### INPUT DATA ###

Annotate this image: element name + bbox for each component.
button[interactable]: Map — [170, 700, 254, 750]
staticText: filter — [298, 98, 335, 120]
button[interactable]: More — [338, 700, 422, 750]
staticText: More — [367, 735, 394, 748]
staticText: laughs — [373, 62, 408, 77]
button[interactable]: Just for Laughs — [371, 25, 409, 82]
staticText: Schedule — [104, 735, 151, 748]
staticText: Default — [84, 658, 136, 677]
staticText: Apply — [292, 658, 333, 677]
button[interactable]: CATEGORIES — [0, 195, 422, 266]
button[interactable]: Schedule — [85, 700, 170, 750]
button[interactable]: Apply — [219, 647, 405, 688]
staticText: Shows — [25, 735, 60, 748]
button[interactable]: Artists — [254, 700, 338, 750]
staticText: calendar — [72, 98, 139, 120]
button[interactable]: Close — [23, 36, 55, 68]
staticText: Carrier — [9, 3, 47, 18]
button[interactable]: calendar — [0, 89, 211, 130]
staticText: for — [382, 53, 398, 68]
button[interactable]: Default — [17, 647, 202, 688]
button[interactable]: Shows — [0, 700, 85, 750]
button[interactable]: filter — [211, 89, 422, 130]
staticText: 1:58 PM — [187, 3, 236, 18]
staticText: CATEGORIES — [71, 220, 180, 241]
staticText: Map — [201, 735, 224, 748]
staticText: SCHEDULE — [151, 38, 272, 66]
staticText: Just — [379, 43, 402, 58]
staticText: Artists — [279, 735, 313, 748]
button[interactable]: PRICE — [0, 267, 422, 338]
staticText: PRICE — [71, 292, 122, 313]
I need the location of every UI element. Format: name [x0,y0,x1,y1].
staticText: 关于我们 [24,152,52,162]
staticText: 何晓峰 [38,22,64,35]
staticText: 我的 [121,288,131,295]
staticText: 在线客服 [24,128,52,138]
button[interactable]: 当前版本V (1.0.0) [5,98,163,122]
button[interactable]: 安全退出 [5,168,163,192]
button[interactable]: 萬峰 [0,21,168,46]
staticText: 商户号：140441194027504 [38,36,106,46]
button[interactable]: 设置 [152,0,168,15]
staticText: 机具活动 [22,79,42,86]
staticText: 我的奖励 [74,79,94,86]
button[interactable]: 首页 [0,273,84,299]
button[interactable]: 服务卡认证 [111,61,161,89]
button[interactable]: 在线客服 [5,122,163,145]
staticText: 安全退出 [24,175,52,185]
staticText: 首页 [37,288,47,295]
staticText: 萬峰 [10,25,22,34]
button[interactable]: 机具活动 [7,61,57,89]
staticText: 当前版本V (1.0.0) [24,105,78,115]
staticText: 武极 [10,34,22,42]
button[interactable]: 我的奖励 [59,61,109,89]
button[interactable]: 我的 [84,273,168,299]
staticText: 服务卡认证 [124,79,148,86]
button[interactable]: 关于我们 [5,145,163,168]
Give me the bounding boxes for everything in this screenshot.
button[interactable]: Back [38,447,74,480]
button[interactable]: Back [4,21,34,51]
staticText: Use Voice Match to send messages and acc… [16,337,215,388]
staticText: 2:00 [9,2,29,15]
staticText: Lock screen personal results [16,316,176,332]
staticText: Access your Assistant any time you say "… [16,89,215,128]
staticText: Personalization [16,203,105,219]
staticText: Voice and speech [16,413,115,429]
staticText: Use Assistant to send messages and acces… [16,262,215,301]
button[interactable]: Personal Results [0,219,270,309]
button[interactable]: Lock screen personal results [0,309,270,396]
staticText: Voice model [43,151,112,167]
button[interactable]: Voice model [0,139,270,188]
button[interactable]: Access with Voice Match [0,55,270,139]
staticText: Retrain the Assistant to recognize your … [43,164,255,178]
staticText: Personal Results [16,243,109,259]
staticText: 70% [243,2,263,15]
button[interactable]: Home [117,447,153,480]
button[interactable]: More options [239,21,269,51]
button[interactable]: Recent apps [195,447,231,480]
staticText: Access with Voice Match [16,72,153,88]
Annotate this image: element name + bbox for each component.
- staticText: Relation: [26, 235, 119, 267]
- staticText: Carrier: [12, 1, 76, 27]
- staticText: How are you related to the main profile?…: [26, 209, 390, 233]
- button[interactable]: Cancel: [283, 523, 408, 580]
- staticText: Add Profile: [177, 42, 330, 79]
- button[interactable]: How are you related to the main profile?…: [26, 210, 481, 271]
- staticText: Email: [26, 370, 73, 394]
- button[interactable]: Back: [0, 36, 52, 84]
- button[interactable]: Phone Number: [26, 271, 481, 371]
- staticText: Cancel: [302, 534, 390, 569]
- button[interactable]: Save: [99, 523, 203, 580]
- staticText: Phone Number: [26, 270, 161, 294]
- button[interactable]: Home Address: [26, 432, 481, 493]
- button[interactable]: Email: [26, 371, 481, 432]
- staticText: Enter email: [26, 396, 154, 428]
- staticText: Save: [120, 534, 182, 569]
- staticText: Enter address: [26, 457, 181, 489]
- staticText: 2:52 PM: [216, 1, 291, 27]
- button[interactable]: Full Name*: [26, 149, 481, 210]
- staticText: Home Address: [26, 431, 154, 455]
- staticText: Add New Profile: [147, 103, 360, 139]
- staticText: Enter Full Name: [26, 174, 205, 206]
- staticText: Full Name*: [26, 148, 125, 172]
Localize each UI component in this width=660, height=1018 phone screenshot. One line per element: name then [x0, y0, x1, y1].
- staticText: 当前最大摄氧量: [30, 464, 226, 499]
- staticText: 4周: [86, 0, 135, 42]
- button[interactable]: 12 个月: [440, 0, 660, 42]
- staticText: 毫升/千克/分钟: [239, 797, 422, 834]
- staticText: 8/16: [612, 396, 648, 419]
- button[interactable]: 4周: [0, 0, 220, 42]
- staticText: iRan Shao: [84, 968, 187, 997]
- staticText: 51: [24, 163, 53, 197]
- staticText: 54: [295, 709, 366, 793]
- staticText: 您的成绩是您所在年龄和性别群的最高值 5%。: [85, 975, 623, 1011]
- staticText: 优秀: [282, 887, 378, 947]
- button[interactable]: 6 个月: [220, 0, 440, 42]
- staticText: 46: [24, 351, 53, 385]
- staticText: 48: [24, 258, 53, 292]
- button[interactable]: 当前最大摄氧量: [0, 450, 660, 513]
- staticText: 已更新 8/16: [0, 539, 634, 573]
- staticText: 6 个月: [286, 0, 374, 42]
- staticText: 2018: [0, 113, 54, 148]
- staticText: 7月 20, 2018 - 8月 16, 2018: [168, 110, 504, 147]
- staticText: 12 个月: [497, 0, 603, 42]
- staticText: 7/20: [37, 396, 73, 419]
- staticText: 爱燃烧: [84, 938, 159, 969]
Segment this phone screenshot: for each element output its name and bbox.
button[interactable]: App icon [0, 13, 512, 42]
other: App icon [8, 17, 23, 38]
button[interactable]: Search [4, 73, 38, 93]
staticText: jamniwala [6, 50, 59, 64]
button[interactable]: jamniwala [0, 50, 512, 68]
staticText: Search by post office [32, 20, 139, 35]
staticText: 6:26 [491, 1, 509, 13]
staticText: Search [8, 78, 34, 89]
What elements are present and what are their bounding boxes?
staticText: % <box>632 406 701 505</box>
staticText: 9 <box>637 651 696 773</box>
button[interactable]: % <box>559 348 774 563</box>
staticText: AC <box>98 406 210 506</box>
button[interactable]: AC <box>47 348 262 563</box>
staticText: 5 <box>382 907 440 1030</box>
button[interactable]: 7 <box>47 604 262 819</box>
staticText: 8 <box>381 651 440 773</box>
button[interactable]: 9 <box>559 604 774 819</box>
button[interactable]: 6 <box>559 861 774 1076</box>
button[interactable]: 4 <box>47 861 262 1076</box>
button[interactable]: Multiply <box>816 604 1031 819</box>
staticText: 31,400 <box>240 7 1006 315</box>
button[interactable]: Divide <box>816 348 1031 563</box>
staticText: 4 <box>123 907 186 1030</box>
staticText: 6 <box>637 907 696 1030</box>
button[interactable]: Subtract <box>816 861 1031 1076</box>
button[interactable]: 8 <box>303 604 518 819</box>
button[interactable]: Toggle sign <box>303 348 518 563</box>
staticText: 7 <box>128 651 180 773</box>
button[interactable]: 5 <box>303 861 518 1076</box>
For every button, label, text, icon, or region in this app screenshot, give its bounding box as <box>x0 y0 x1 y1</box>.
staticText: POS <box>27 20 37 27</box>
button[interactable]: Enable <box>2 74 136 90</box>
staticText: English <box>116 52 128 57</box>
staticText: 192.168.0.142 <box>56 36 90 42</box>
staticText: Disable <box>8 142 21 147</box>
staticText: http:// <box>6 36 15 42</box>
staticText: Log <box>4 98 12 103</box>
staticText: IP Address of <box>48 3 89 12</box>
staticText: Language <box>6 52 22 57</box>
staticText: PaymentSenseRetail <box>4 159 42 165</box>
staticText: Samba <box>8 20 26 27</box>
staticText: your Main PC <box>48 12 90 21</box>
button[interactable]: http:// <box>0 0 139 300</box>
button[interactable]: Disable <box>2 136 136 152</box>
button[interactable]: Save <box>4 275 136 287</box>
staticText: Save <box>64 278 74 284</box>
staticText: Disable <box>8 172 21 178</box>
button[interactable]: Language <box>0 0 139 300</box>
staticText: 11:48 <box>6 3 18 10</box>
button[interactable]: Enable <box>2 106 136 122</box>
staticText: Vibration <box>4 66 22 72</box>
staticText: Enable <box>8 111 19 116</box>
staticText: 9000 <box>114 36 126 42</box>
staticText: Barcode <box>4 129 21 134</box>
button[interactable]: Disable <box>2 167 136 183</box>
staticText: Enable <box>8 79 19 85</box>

###

BRIEF: Tally how many lines of the data include the word "Enable". Write the number and nothing else.

REPLY TO THE TASK: 4